When AI programming agents answer code questions, traditional methods often require reading entire files (e.g., a 500-line code file where only the function signature is needed but the whole file is read), leading to severe token waste. In a debugging session involving 20 files, context collection may consume over 40,000 tokens. SDL-MCP was created to address this pain point of粗放式 (extensive/unrefined) context acquisition.

## Core Methods: Symbolic Graph Construction and Hierarchical Context Acquisition

### Core Architecture
The SDL-MCP workflow consists of three phases:
1. **Indexing Phase**: Parse code symbols (functions, classes, etc.) to generate symbol cards, supporting 12 languages (Rust native parsing or Tree-sitter fallback);
2. **Storage Phase**: Store symbol cards in the LadybugDB graph database, maintain dependency relationships to form a code knowledge graph;
3. **Service Phase**: Provide 38 query tools (symbol search, dependency slicing, etc.) via the MCP protocol.

### Iris Gate Ladder Hierarchical Mechanism
Divide context acquisition into four levels:
- Symbol Card (~100 Token): Contains core information such as name, signature, summary, etc.;
- Skeleton IR (~300 Token): Function signature + control flow structure;
- Hot Fragment (~600 Token): Code lines related to specific identifiers;
- Raw Code Window (~2000 Token): Requires policy-gated access.
This design ensures that full code is read only when necessary, reducing token waste.

## Key Components: Symbol Cards and Intelligent Graph Slicing

### Symbol Cards
Each symbol is encoded into a ~100-token card, including: basic information, signature, LLM-generated summary, invariants, side effects, dependencies, code metrics, context, etc. It can replace 2000 tokens of full code information.

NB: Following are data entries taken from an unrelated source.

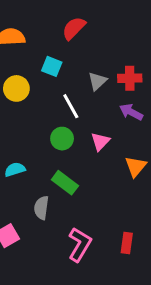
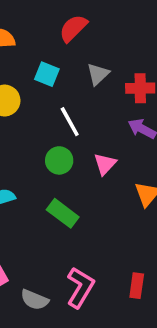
gray triangle: (97, 81) -> (98, 74), moved
gray semicircle: (41, 208) -> (34, 300), moved, turned -75

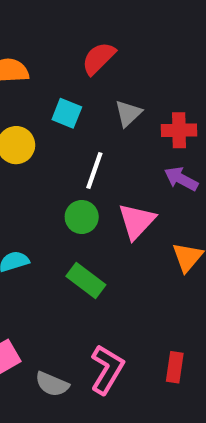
white line: (70, 122) -> (94, 170), turned 48
pink triangle: (105, 164) -> (137, 221), size x1.4

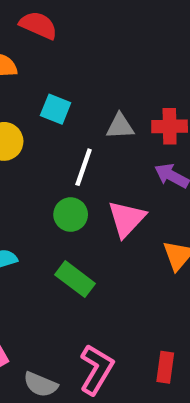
red semicircle: (99, 58) -> (38, 25), moved, turned 69
gray triangle: (128, 113) -> (120, 126), moved, turned 40

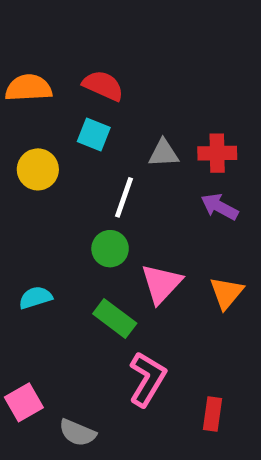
red semicircle: (38, 25) -> (103, 86), moved
pink triangle: (127, 219) -> (161, 284), moved
pink L-shape: (96, 369) -> (147, 379), moved

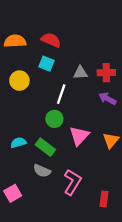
green rectangle: (115, 319) -> (45, 147), moved
gray semicircle: (77, 433) -> (42, 171), moved

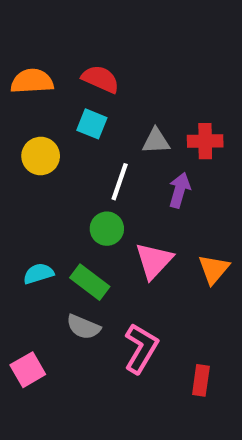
purple arrow: (107, 99) -> (180, 190), moved, turned 78

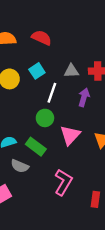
cyan square: (92, 124) -> (37, 71), moved, turned 35
gray semicircle: (83, 327) -> (20, 166), moved

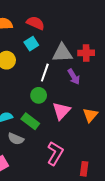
cyan square: (37, 71) -> (31, 44), moved
gray triangle: (71, 71) -> (62, 53), size x1.5
purple arrow: (84, 97) -> (74, 77), turned 133

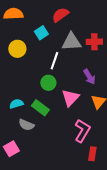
red semicircle: (35, 23) -> (60, 15), moved, turned -60
purple arrow: (74, 77) -> (89, 77), moved
pink L-shape: (55, 153) -> (82, 131), moved

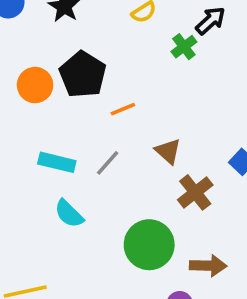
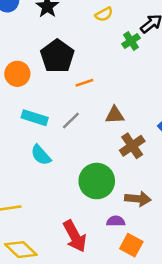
orange circle: (35, 85) -> (17, 74), moved
brown triangle: (168, 151) -> (115, 115), turned -48

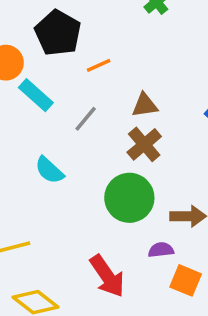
cyan rectangle: (35, 118) -> (36, 95), moved, turned 30
brown cross: (132, 146) -> (144, 144), moved

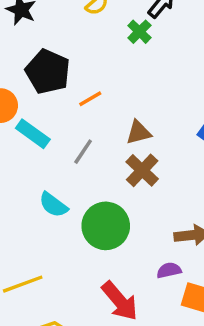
green circle: (129, 198) -> (106, 226), moved

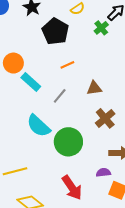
black pentagon: (48, 72) -> (55, 31), moved
brown cross: (142, 170) -> (105, 118), moved
cyan semicircle: (53, 205) -> (38, 126), size x1.4

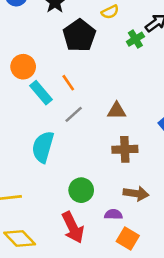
orange line: (67, 65) -> (68, 83), moved, turned 72
brown cross: (105, 118) -> (125, 149), turned 30
cyan semicircle: (38, 126) -> (43, 147), turned 55
green circle: (68, 142) -> (81, 190), moved, size x0.7

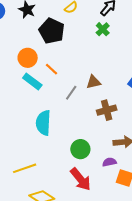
green cross: (135, 39) -> (103, 29), moved
orange circle: (23, 67) -> (28, 58), moved
gray line: (74, 114) -> (71, 93), moved

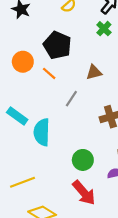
black pentagon: (52, 31) -> (57, 45), moved
cyan rectangle: (32, 81) -> (17, 116), moved
brown triangle: (94, 82) -> (94, 72), moved

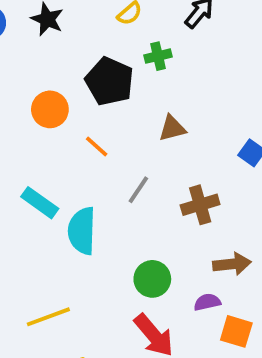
green cross: (104, 29) -> (158, 56), moved, turned 32
orange line: (49, 73) -> (97, 147), moved
gray line: (71, 99) -> (138, 190), moved

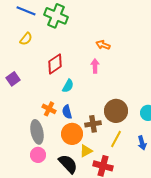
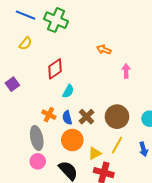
pink arrow: (95, 66) -> (126, 71), moved
brown cross: (93, 124) -> (86, 117), moved, turned -35
yellow triangle: (86, 151) -> (95, 153), moved

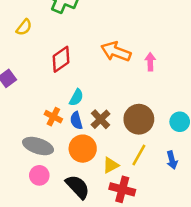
orange arrow: (104, 50) -> (116, 52), moved, size x1.6
cyan semicircle: (68, 91) -> (76, 98), moved
gray ellipse: (37, 138) -> (38, 146), turned -60

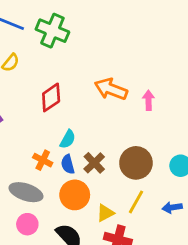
blue arrow: (172, 160) -> (172, 207), turned 96

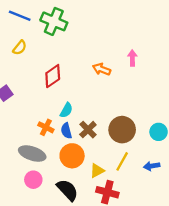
orange arrow: (111, 89) -> (102, 69), size x0.7
pink arrow: (148, 100) -> (132, 58), moved

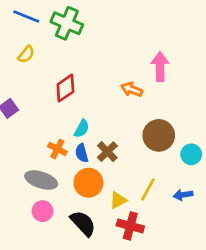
pink arrow: (132, 58) -> (160, 66), size x1.5
orange arrow: (102, 69) -> (132, 89), moved
brown circle: (122, 130) -> (159, 135), moved

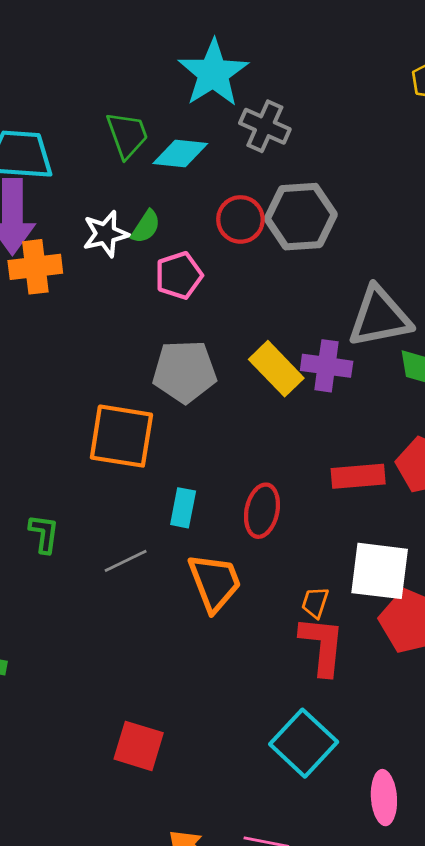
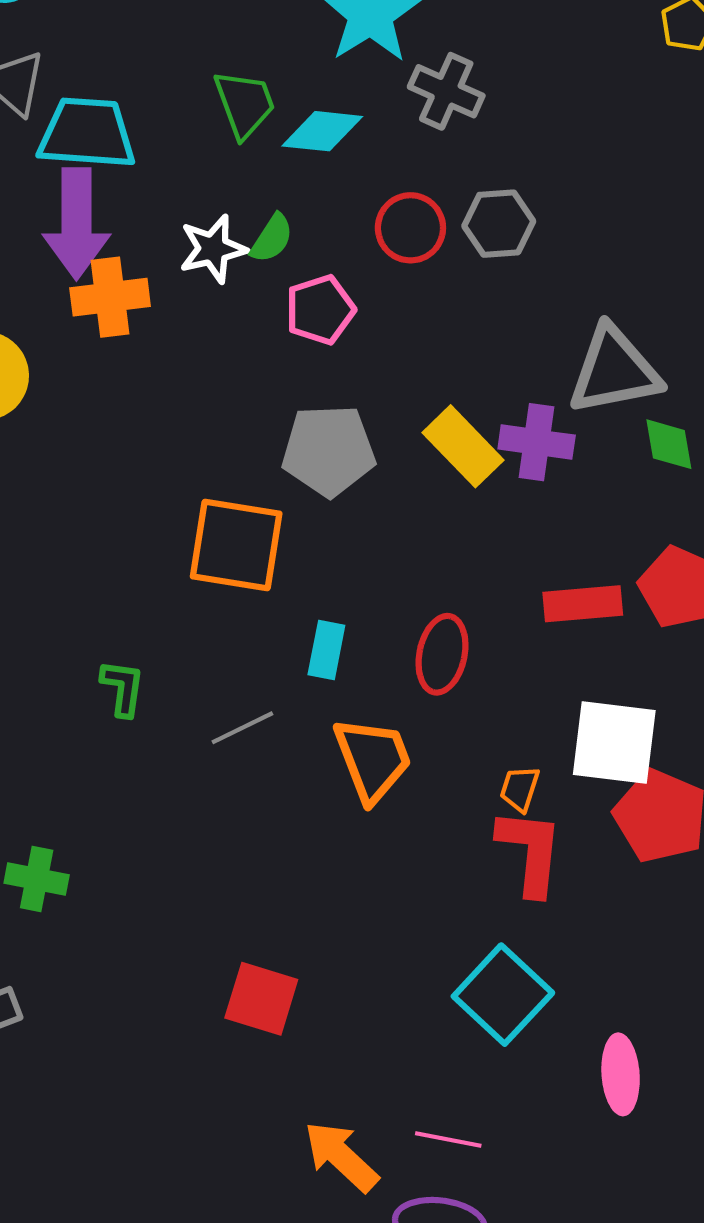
gray hexagon: (301, 217) -> (499, 224), size x0.7

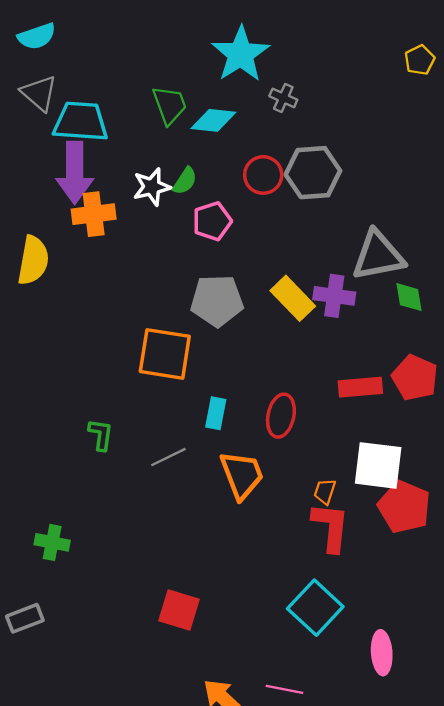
gray cross: (446, 91) -> (283, 98), size x0.7
gray hexagon: (499, 224) -> (313, 173), size x1.4

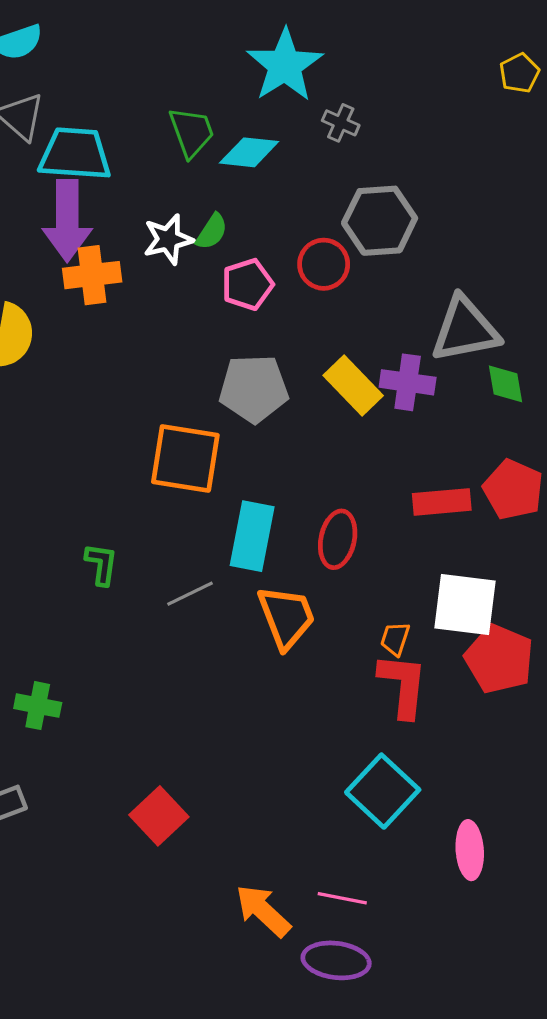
red circle: (263, 175) -> (324, 264), moved
cyan rectangle: (216, 413) -> (252, 536), size x1.6
red square: (179, 610) -> (159, 816), moved, turned 30

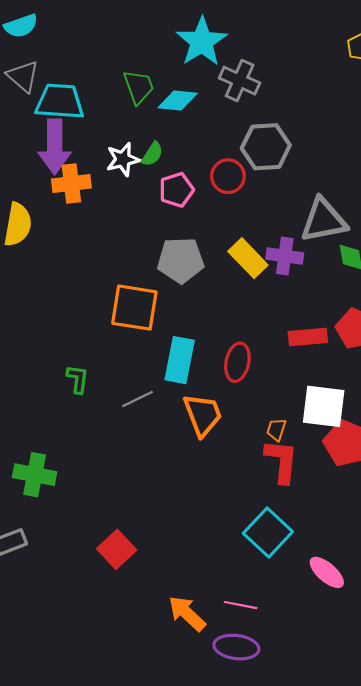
gray cross: (341, 123) -> (240, 81), size x1.6
green cross: (38, 706) -> (35, 475), size x1.4
pink ellipse: (470, 850) -> (327, 572), turned -45

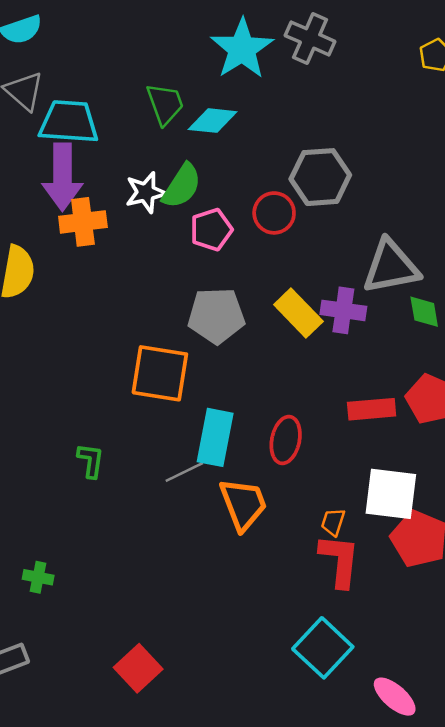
gray cross: (240, 81) -> (310, 38), moved
green semicircle: (152, 154) -> (182, 186), size x1.5
gray line: (138, 399) -> (184, 472), moved
green cross: (35, 475) -> (38, 577), size x0.6

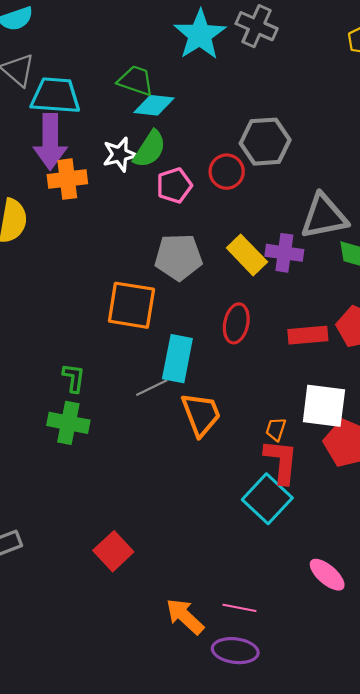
green trapezoid: (165, 104) -> (136, 81), turned -51
cyan diamond: (213, 121) -> (154, 105), moved
red ellipse: (286, 440) -> (236, 323), moved
green cross: (38, 577) -> (68, 423), moved, size x1.6
cyan square: (323, 648) -> (267, 499), moved

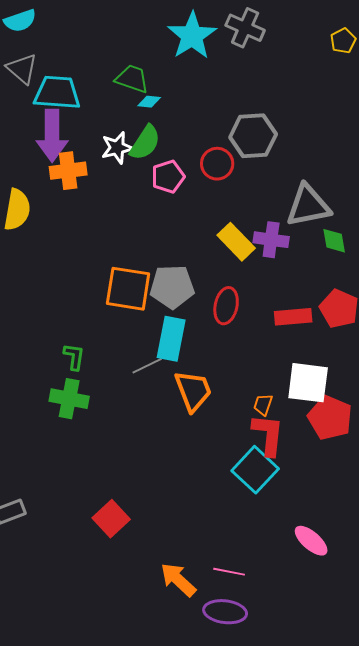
cyan diamond: (154, 105) -> (149, 102), size x0.6
gray pentagon: (179, 257) -> (172, 287), moved

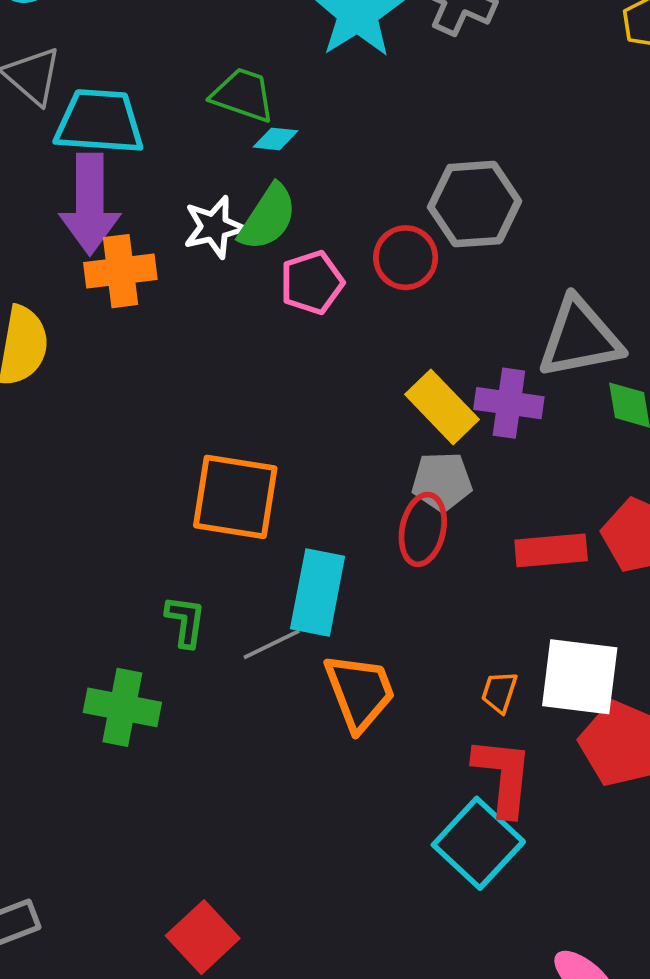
gray pentagon: (172, 287) -> (442, 482), moved, size x0.7
green L-shape: (74, 357) -> (186, 621), moved
orange trapezoid: (263, 405) -> (499, 692), moved

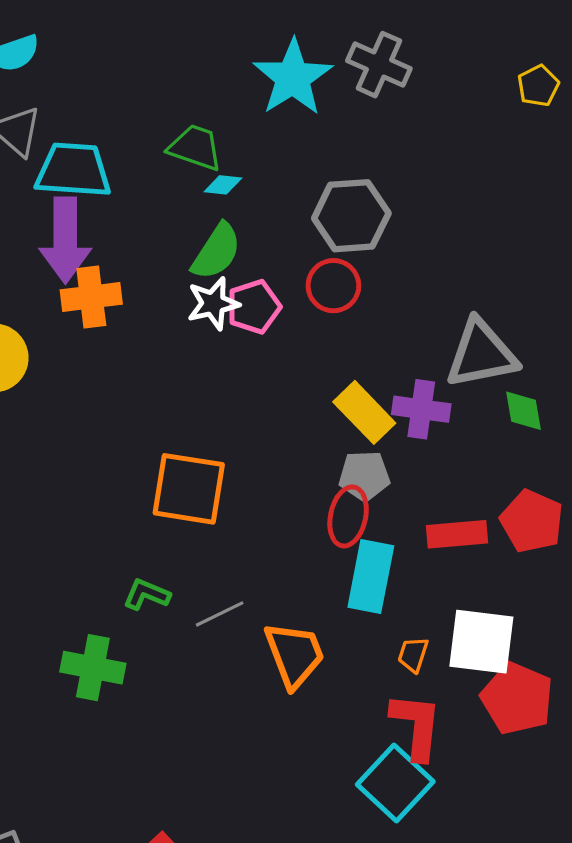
gray hexagon: (474, 204) -> (351, 216), moved
white star: (214, 227) -> (213, 304), moved
cyan rectangle: (318, 593) -> (371, 577), moved
green L-shape: (186, 621) -> (147, 594), turned -75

### Graph Slicing Function
Traverse along the dependency graph, starting from task-related symbols, calculate relevance scores based on weighted edges (call:1.0, config:0.8, import:0.6), and return important symbols within the token budget. Supports natural language task descriptions, incremental updates, overflow pagination, ETag caching, and other features.

## Additional Features: Change Impact Analysis and Real-Time Indexing Experience

### Delta and Impact Radius Analysis
When code changes, generate semantic differences (signatureDiff, etc.), calculate the impact radius to identify affected symbols, mark test files that need re-running, and assist in code review and refactoring.

### Real-Time Indexing
Real-time update of in-memory storage when editing in the editor; background AST parsing and merging into the database, so functions like symbol search reflect unsaved states. Also provides development memory (cross-session notes), SCIP integration (improves dependency accuracy), and sandbox runtime (supports 16 runtimes).

### Governance Policies
Raw code access requires gating (reason, expected identifiers, line count estimate), and decision records are stored in audit logs; runtime execution has control measures such as whitelisting, isolation, and timeouts.

## Application Effects: Token Saving Comparison and Scenario Validation

Token saving effects of SDL-MCP in various scenarios:
| Scenario | Traditional Method | SDL-MCP | Token Saving |
|-----|---------|---------|----------|
| Understanding parseConfig parameters | ~2000 Token | ~100 Token | 20x |
| Viewing AuthService structure | ~4000 Token | ~300 Token |13x |
| Locating this.cache setting | ~2000 Token | ~500 Token |4x |
For large codebases, cumulative savings significantly reduce API costs and improve agent response speed.

## Summary and Recommendations: A New Paradigm for Intelligent Code Interaction

SDL-MCP fundamentally improves the context management capability of AI programming agents through symbolic graphs and hierarchical retrieval, allowing agents to 'understand' code rather than just 'read' it. It significantly reduces token consumption while improving output quality, providing a more intelligent and cost-effective code interaction method for users of AI programming tools like Claude Code and Cursor. It is recommended that developers combine SDL-MCP with AI programming tools to optimize their experience.